Detective Dayoung Johansson is a fifteen-year-old NYPD Detective in 2013, and expects people to respond to her position and experience with the force. Except she’s no longer in 2013 but has been sent back to 1986 to prevent a corporation from seizing control. But as the company responsible for the technology that enables time travel in the first place, Dayoung may just be playing into their plan. Is she really saving the past, or creating the future?

This story almost completely ignores the time travel element, except for a few obligatory references, like “Your past is my future” and a run in between past and future selves for two secondary characters. The detailed illustrations shine, with dirt on Dayoung’s uniform and graffiti on the brick walls, although the broken glass of the police station window should have fallen out the window if it was broken from the inside. It’s the fight sequences that are all flash, bang, whizz, described in the extra materials in the back of the book as “Marvel Style”. I wish there had been more movement in these sequences, instead of poses and posturing more then actual propulsion. NPR agrees with me (since when did NPR review graphic novels?!), stating “The one area where Reeder’s got real problems, oddly enough, is in capturing motion. That’s quite a weakness when your protagonist spends most of her time airborne. Reeder does OK with the effortless aspects of flight — gliding, spinning, tumbling. When DaYoung soars, so does the book. But when she hauls off and hits somebody, we hit the ground.” It’s an interesting premise and I’d be willing to follow it for a little while longer, but the characters and plot need more development before I’ll fully understand exactly how the past/future is impacting the future/present… see why I’m confused!

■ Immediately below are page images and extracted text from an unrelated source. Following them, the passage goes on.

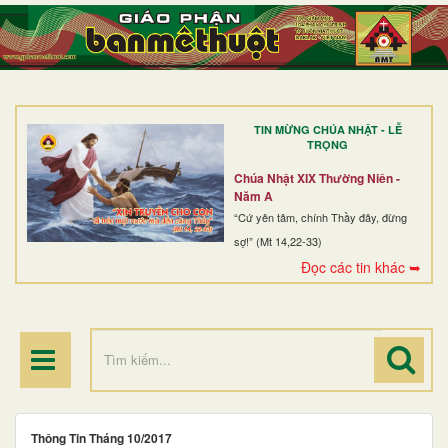
TRANG NHẤT
GIỚI THIỆU
GIÁO XỨ
TIN MỪNG CHÚA NHẬT - LỄ
DÒNG TU
TRỌNG
BAN MỤC VỤ
Chúa Nhật XIX Thường Niên -
Năm A
ĐOÀN THỂ CG
“Cứ yên tâm, chính Thầy đây, đừng
sợ!” (Mt 14,22-33)
LINH MỤC
Đọc các tin khác ➥
ĐIỂM HÀNH HƯƠNG
Thông Tin Tháng 10/2017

H.O.R.S.E. A Great Game of Basketball and Imagination

H.O.R.S.E.Title: H.O.R.S.E.: A Game of Basketball and Imagination
Author/Illustrator: Christopher Myers
Narrators: Dion Graham and Christopher Myers
Music: Mario Rodriguez
ISBN: 9781606842188 (w/ CD)
Pages: unpaged
Publisher: Live Oak Media, c2014 (audio) Egmont USA, c2012 (hardcover)
Awards: Coretta Scott King Illustrator Award Honor Book (2013), Odyssey Award for Excellence in Audiobook Production Winner (2015),

One day at the basketball court…
Hey, want to play a game of horse?

With those few words, a game that’s as much imagination as it is trash talking and skill, two boys start a game of H.O.R.S.E. The objective is to make a basket using a basketball in the most creative way you can that will prevent your opponent from making the same shot. With flights of fancy involving hands, feet, tongues, skyscrapers and space shuttles, the big question is, who’s the winner?

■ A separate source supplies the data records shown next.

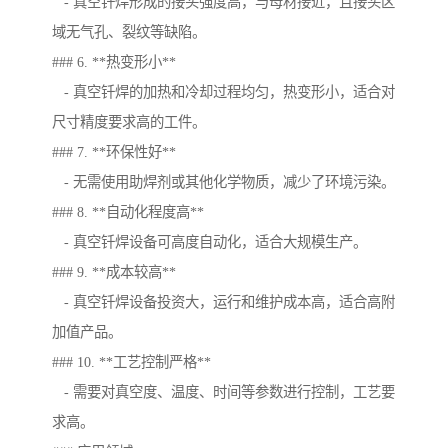
- 真空钎焊形成的接头强度高，与母材接近，且接头区
域无气孔、裂纹等缺陷。
### 6. **热变形小**
- 真空钎焊的加热和冷却过程均匀，热变形小，适合对
尺寸精度要求高的工件。
### 7. **环保性好**
- 无需使用助焊剂或其他化学物质，减少了环境污染。
### 8. **自动化程度高**
- 真空钎焊设备可高度自动化，适合大规模生产。
### 9. **成本较高**
- 真空钎焊设备投资大，运行和维护成本高，适合高附
加值产品。
### 10. **工艺控制严格**
- 需要对真空度、温度、时间等参数进行控制，工艺要
求高。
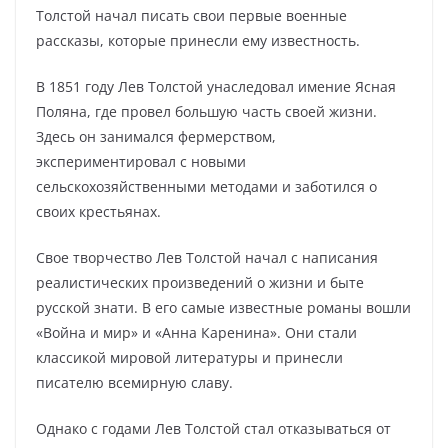
Толстой начал писать свои первые военные
рассказы, которые принесли ему известность.
В 1851 году Лев Толстой унаследовал имение Ясная
Поляна, где провел большую часть своей жизни.
Здесь он занимался фермерством,
экспериментировал с новыми
сельскохозяйственными методами и заботился о
своих крестьянах.
Свое творчество Лев Толстой начал с написания
реалистических произведений о жизни и быте
русской знати. В его самые известные романы вошли
«Война и мир» и «Анна Каренина». Они стали
классикой мировой литературы и принесли
писателю всемирную славу.
Однако с годами Лев Толстой стал отказываться от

Although it’s questionable that a single shot is thrown, that’s not the point. The point is this book is pure smack talk. The most quotable line exchange: “Didn’t know I could go left, did you?” “You’re probably a specialist in left … left back, left behind, left out.” The sound effects — such as bouncing balls, scraping chalk on a blackboard, or traversing the stars — are well-connected with the dialogue, and a sound track gives an upbeat, city vibe to the whole production. I’m so glad that there are two narrators, leading an authenticity to the listening experience that starts from the title and continues through the author’s note read by the author. The two narrators even argue over what the page turn signal is going to be! The illustrations keep the focus on the game and the boys, with minimal background details interfering. The dialogue is printed in two different colors, making it easy to distinguish between the speakers. It reminds me of Andy Griffiths “My Dad Is Better Than Your Dad” short story from Guys Write for Guys Read, the original Guys Reads book edited by Jon Scieszka, and you could probably pair the two for a smack talk themed read-aloud session.